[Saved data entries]

# # # # #

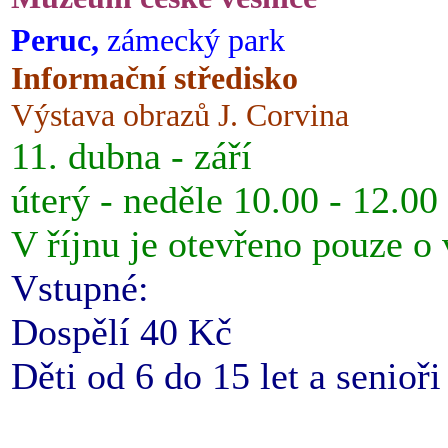
Peruc,
zámecký park
Informační středisko
Výstava obrazů J. Corvina
11. dubna - září
úterý - neděle 10.00 - 12.00
V říjnu je otevřeno pouze o
Vstupné:
Dospělí 40 Kč
Děti od 6 do 15 let a senioř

# # # # #

- **EXERCISE OBJECTIVE**
The reply must hold exactly the lines from the one containing "Výstava obrazů J. Corvina" to the last line of the entries, and nothing more.

- **TASK SOLUTION**
Výstava obrazů J. Corvina
11. dubna - září
úterý - neděle 10.00 - 12.00
V říjnu je otevřeno pouze o
Vstupné:
Dospělí 40 Kč
Děti od 6 do 15 let a senioř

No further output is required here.